# ChiNext 50 Regime Project Starter

这是一个**创业板50专用**的日频 regime-aware exposure control 项目骨架。

它的目标不是预测每天涨跌，而是尽量做到：
- 大跌/拥挤期少亏
- 真修复阶段逐步回补
- 主升段保留大部分参与率

## 当前已经搭好的内容

- `data/`：CSV/parquet 读取器 + synthetic demo 数据生成器
- `features/`：价格、广度、相对强弱三层特征
- `model/`：连续分数、5 态状态机、仓位映射和硬 veto
- `backtest/`：next-open 近似执行回测、utility、事件切片
- `pipelines/`：demo 管线 + frozen-hypothesis validation
- `tests/`：最小端到端测试

## 核心状态

- `risk_off`
- `repair`
- `trend`
- `chop`
- `euphoric_late`

## 核心分数

- `trend_score`
- `breadth_score`
- `stress_score`
- `crowding_score`
- `repair_score`

以及三个路径型 hazard：
- `down_hazard`
- `repair_hazard`
- `rebound_hazard`

## 运行 demo

在项目根目录执行：

```bash
python pipelines/run_demo.py \
  --pit-csv path/to/chinext50_pit.csv \
  --output-dir outputs/demo
```

这会使用 synthetic 数据生成：
- `outputs/demo/daily_ledger.csv`
- `outputs/demo/event_summary.csv`
- `outputs/demo/metrics_summary.json`

## 运行 frozen-hypothesis 验证

```bash
python pipelines/frozen_hypothesis_validation.py \
  --pit-csv path/to/chinext50_pit.csv \
  --output-dir outputs/frozen_validation
```

## 换成真实数据

你的 CSV/parquet 至少需要这些列：

- `date`
- `open`
- `high`
- `low`
- `close`
- `volume`

建议同时提供：
- `hs300_close`
- `star50_close`
- `csi1000_close`
- `pct_constituents_above_20dma`
- `pct_constituents_above_60dma`
- `pct_new_high_20`
- `pct_new_low_20`
- `eq_weight_ret_5`
- `weighted_ret_5`
- `top3_contribution_5`
- `corr_spike_20`
- `dispersion_20`

运行方式：

```bash
python pipelines/run_demo.py \
  --pit-csv path/to/chinext50_pit.csv \
  --output-dir outputs/real_data_demo
```

## 重要说明

- 当前 scaffold **不是**业绩证明，只是把“特征 -> 分数 -> 状态 -> 仓位 -> 回测 -> 事件诊断”这条闭环先搭通。
- economic effect 需要你接入**真实的创业板50指数/ETF历史 + 历史成分股宽度数据**后再做严格 walk-forward 验证。
- 第一阶段不要同时扩到多市场或复杂 readiness/portability 系统。

## Real Data Input Contract and Quality Gate

The runtime pipelines now require a full point-in-time dataset and can optionally block low-quality data before feature construction.

### Required PIT columns

`date`, `open`, `high`, `low`, `close`, `volume`, `hs300_close`, `star50_close`, `csi1000_close`, `pct_constituents_above_20dma`, `pct_constituents_above_60dma`, `pct_new_high_20`, `pct_new_low_20`, `eq_weight_ret_5`, `weighted_ret_5`, `top3_contribution_5`, `top1_contribution_5`, `top10_contribution_5`, `sector_concentration_20`, `corr_spike_20`, `dispersion_20`

- Column names are normalized to lowercase with surrounding whitespace removed.
- Duplicate trading dates are rejected.
- Rows are sorted by trading date before downstream processing.
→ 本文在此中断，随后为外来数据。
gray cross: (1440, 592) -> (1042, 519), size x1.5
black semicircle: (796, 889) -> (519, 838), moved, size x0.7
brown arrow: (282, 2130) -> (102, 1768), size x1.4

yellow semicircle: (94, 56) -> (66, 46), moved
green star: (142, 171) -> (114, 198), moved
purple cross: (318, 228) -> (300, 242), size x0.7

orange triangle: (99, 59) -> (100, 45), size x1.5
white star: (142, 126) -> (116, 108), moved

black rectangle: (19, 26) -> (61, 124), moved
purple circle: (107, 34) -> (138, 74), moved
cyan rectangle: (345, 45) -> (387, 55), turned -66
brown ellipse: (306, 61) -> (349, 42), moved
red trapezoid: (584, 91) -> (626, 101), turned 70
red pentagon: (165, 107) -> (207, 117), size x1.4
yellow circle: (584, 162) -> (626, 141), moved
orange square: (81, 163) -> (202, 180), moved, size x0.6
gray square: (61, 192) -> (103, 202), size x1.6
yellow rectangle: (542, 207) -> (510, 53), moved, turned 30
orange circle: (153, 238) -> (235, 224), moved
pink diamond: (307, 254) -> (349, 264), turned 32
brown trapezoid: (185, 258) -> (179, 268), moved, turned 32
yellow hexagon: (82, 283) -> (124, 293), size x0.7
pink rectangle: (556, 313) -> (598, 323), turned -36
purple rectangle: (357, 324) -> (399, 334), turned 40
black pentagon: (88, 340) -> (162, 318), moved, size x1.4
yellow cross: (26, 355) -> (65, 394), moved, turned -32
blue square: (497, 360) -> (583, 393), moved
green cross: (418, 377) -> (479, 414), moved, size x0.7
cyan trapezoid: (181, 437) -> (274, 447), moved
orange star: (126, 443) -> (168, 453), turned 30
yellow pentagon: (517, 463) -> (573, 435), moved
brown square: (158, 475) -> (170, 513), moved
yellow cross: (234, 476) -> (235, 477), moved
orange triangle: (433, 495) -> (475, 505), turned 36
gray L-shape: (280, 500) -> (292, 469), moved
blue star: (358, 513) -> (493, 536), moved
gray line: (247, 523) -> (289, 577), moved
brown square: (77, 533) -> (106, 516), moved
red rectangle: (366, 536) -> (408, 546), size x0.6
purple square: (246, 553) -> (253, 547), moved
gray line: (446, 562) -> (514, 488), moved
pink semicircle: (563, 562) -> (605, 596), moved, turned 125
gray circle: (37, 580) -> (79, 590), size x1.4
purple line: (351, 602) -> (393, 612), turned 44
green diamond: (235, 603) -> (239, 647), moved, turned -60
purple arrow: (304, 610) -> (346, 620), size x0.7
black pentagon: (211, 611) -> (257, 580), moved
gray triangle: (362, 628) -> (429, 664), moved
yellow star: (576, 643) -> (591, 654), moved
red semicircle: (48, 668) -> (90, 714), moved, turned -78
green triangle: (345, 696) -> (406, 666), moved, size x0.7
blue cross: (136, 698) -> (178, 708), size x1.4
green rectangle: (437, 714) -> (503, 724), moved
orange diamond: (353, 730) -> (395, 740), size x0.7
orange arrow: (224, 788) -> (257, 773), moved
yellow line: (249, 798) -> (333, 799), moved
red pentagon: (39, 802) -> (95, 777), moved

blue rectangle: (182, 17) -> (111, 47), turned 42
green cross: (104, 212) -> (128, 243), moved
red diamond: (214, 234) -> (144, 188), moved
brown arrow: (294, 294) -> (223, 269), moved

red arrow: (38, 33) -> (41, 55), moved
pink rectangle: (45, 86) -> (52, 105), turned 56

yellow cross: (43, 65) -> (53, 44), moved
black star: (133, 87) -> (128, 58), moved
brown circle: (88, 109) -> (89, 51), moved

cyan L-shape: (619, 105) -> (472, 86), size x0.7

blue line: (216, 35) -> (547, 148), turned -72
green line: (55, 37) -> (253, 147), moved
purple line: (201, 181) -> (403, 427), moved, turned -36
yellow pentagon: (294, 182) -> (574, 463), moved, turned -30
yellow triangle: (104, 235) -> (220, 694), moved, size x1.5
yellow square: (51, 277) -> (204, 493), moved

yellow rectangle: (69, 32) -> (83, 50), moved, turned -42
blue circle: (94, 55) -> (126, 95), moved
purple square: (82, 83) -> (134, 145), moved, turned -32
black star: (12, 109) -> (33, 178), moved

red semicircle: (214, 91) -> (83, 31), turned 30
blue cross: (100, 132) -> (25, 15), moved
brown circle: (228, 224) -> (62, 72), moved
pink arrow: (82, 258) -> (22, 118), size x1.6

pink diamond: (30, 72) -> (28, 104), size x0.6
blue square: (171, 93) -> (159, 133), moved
- Runtime entrypoints no longer merge sidecars on the fly.
- If required PIT columns are missing, the pipeline fails before quality gate and feature construction.

### Data quality gate modes

- Non-strict (default): pipeline continues and records warnings when critical-column coverage is below threshold.
- Strict (`--strict-data`): pipeline stops only when configured `blocking_columns` are breached; non-blocking breaches remain warnings.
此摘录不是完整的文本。